14 thoughts on “The Trollope gateway drug

  1. BookerTalk August 29, 2017 / 1:15 pm

    I’m slowly working my way through Trollope but hadn’t heard of this one. Something to add to the list I think.


  2. Ruthiella August 29, 2017 / 4:49 pm

    I too started with the Warden (and never looked back. I love Mr. Harding, one of my all time favorite fictional characters).

    I haven’t read Rachel Ray, but He Knew He Was Right is also a good Trollope standalone (and free of antisemitism as I recall and it actually has a bit of a feminist slant). But while it has humorous parts (Aunt Stansbury is so wonderful!) and romance, it also has tragedy. But I think it would also be a good starting point for a reader interested in testing the Trollopian waters and they don’t mind some heavy drama.


    • Thomas September 10, 2017 / 11:52 am

      I think a lot of Trollope has a feminist slant. Rachel Ray included.


  3. travellinpenguin August 29, 2017 / 8:05 pm

    Yes, hmmm, Trump. Me too. Had not heard of this book. I need something different to my regular stuff to read. I like the sound of another time period. Need my head out of 2017. This might be the go…Trollope.


    • Thomas September 10, 2017 / 11:52 am

      Trollope is an amazing antidote to modern times.

      Liked by 1 person

  4. Liz Dexter August 30, 2017 / 3:30 am

    This sounds like a great one although antisemitism is never good and lets Trollope down. I stated with The Warden too and I need to get back into the Barchesters … a good reminder to me to do so.


  5. Michelle Ann August 30, 2017 / 5:02 am

    I have not read this, but it may be that at that time Jews were banned from Parliament, (as were women, Catholics and non-conformists at various times), so it would be a bar whether you were anti-Semitic or not. Disreali, who came from a Jewish family, not only got into Parliament, but was elected Prime Minister. However, he only achieved this because his father had had a temporary falling out with the Jewish faith, and had his baby son christened into the Church of England, which made him eligible for Parliament.

    Liked by 1 person

    • Thomas September 10, 2017 / 11:54 am

      I know it all needs to be considered in context. But so jarring to modern ears.


  6. Richard September 4, 2017 / 5:40 am

    Like Ruthiella, I started with The Warden and haven’t looked back.
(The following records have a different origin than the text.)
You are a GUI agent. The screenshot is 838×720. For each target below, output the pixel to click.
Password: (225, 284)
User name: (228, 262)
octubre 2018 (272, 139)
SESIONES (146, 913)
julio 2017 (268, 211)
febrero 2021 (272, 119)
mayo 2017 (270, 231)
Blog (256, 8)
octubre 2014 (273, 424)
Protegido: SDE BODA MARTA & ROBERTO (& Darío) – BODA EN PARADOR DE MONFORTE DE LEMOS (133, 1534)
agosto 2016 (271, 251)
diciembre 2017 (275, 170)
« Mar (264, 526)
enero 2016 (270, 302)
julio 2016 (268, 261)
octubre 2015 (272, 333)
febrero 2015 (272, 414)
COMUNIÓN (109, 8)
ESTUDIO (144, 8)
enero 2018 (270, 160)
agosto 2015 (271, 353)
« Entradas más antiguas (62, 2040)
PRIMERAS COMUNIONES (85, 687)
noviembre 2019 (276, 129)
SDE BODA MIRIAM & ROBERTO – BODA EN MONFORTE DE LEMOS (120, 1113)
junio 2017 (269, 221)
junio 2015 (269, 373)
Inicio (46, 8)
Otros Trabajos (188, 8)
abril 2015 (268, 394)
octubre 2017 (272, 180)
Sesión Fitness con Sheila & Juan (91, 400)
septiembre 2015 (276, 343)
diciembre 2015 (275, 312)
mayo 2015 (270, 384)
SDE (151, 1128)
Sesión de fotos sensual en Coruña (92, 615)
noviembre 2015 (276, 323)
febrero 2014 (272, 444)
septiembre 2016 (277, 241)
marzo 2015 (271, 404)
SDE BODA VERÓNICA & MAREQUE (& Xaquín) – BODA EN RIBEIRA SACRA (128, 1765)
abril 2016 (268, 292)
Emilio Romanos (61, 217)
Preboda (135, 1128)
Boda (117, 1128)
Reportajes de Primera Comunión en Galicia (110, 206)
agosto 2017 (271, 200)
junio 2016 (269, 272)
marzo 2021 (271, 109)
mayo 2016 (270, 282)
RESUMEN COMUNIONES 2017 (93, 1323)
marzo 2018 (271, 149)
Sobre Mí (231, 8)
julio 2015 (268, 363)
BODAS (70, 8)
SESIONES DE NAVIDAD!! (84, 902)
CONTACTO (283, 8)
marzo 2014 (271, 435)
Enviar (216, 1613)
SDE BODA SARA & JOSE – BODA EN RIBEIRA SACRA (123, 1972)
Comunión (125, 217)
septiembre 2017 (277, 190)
I love Trollope. I especially love the Barchester and Palliser series, but I think Orley Farm and The Way We Live Now are great standalone novels. I haven’t read Rachel Ray or He Knew He Was Right, but they are on the list.


    • Thomas September 10, 2017 / 11:56 am

      In general I prefer the Bachester series to the Palliser series. A few of the Ps get a little bogged down political positions and machinations that I don’t entirely understand.
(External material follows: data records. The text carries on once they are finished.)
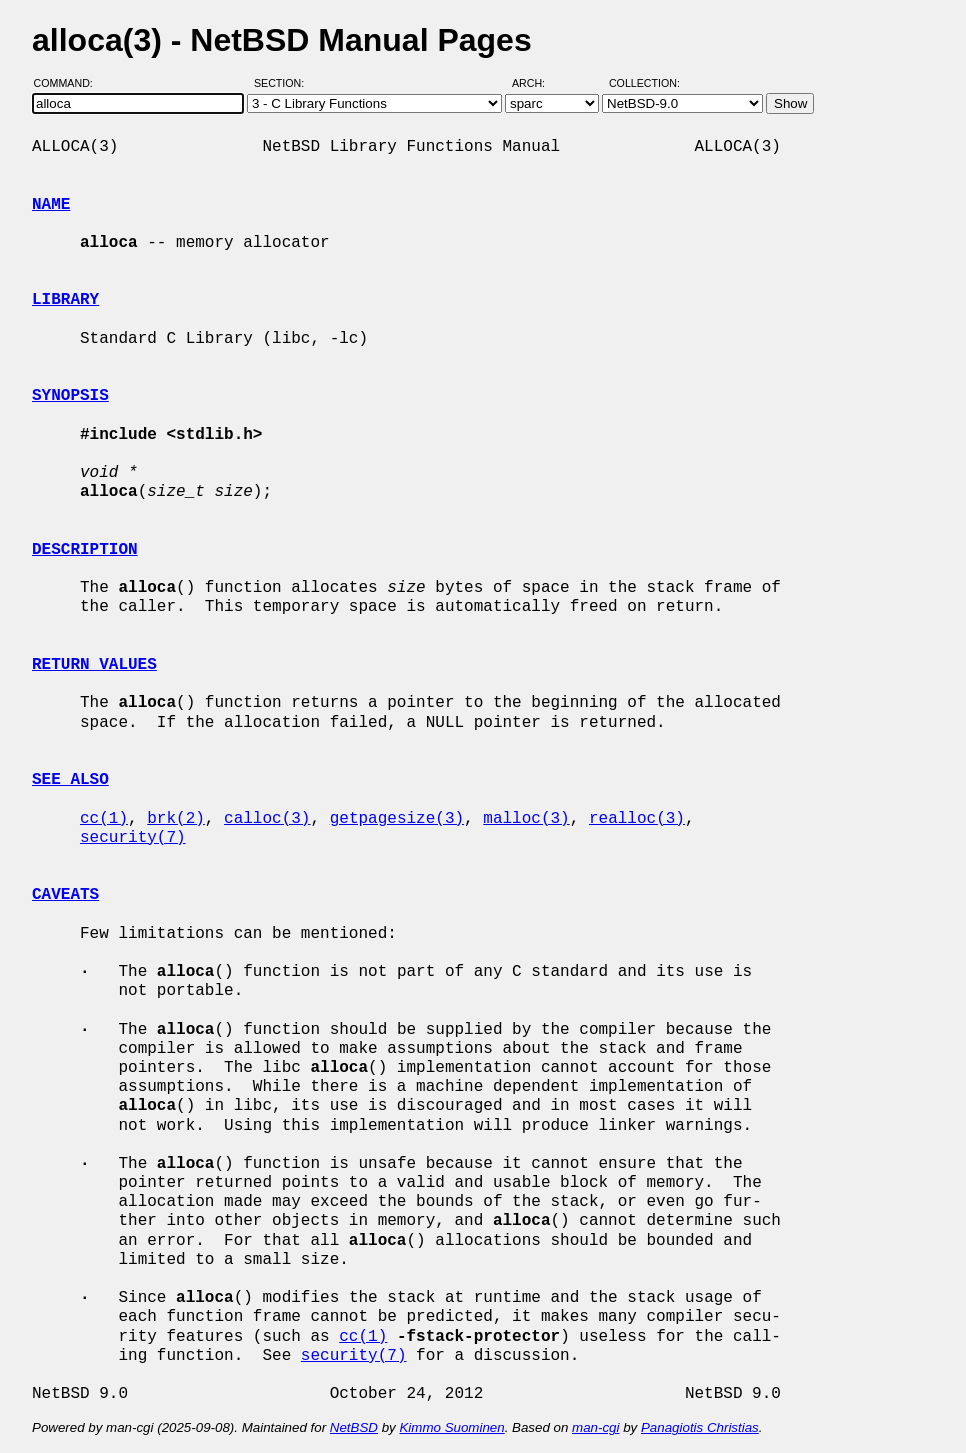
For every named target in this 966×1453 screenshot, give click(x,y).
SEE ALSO (70, 780)
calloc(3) (267, 819)
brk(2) (176, 819)
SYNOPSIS (70, 396)
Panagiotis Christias (700, 1427)
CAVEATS (65, 895)
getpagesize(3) (397, 819)
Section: (283, 83)
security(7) (133, 838)
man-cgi (595, 1427)
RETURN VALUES (94, 665)
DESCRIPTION (85, 550)
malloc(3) (526, 819)
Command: (69, 83)
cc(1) (104, 819)
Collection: (644, 83)
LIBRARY (65, 300)
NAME (51, 205)
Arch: (537, 83)
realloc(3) (637, 819)
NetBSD (354, 1427)
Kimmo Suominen (451, 1427)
      • Thomas September 10, 2017 / 12:19 pm

        I just realized that my comment replicated information already contained in the blog post itself.
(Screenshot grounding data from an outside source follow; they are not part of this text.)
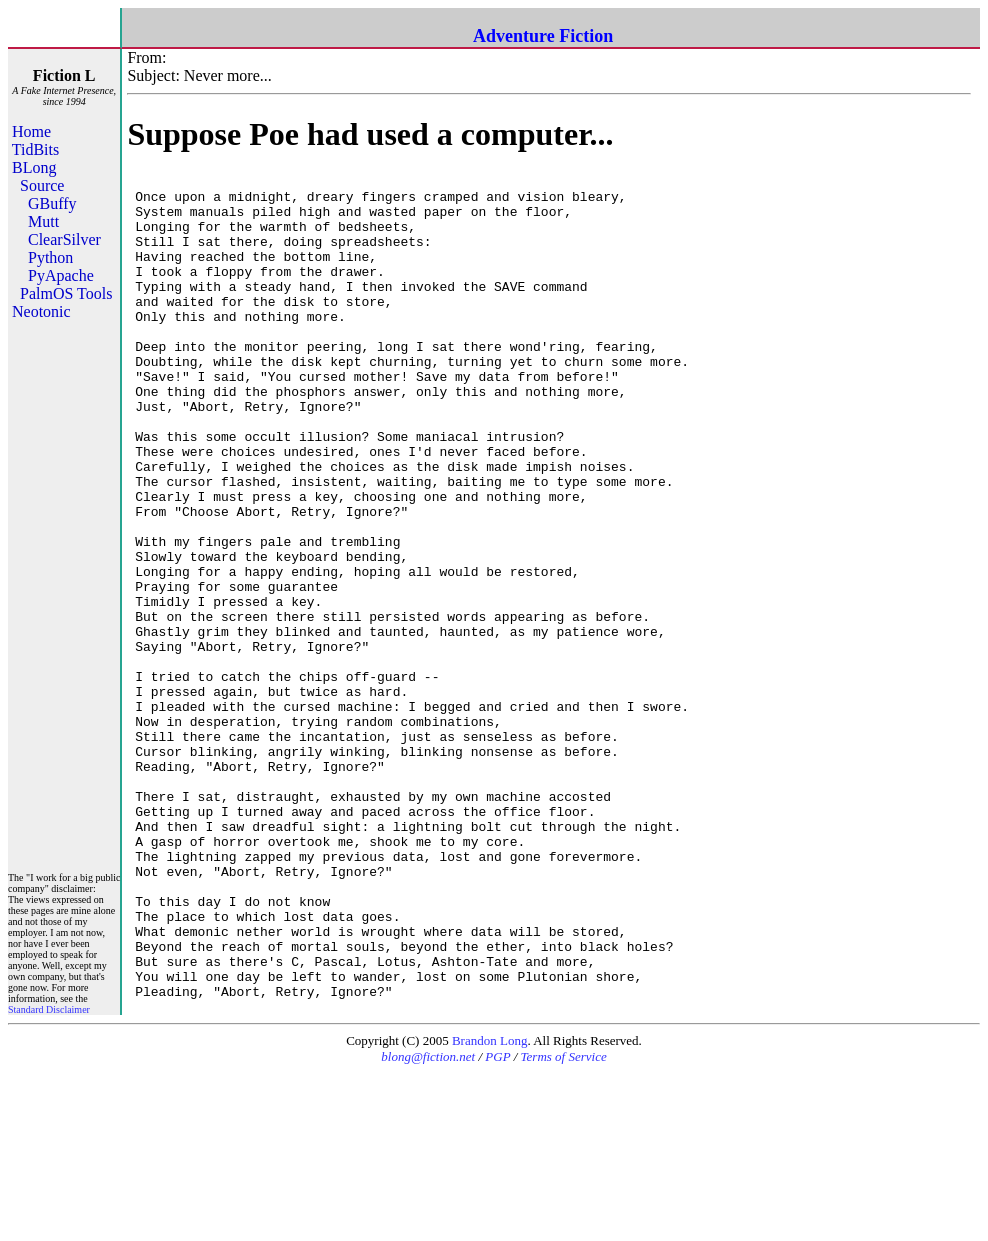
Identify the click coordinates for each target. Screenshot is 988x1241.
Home (31, 131)
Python (50, 257)
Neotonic (41, 311)
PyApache (61, 275)
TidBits (35, 149)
  7. ninevoices September 9, 2017 / 4:00 am

    I expect I have bored on before about Timothy West’s brilliant reading of Trollope – he’s done all the Palliser novels, the Barchester series, Dr Wortle’s School and The Way we Live Now – they are the perfect accompaniment to the ironing pile!

    Trollope’s digs at Jews remain a disappointment, but I suppose we can’t expect him to be altogether perfect! I did think that Jim Carter’s portrayal of Mr Brehgert in the 2001 television of the Way We Live Now was masterful; here the Jewish banker has all the attributes of a gentleman so beloved by Trollope and to be infinitely superior morally to most of the other characters in the novel.


    • Thomas September 10, 2017 / 11:58 am

      You can talk about Timothy West’s Trollope anytime. I think he is brilliant and particularly so doing Trollope. There is no other better Trollope character name than Sir Gregory Grogram as spoken by Timothy West.


  8. Karen K. September 18, 2017 / 8:56 am

    I loved Rachel Ray also, and I completely agree, the anti-Semitism is jarring — I do hate to be disappointed in my beloved author. I read The Prime Minister this year and there are a lot of digs against a character who is thought to be Jewish, though I don’t even know if it’s ever even confirmed or just assumed.

    And Rachel Ray is a perfect gateway to Trollope. The term “gateway drug” in conjunction with Trollope makes me smile. It is an excellent addiction.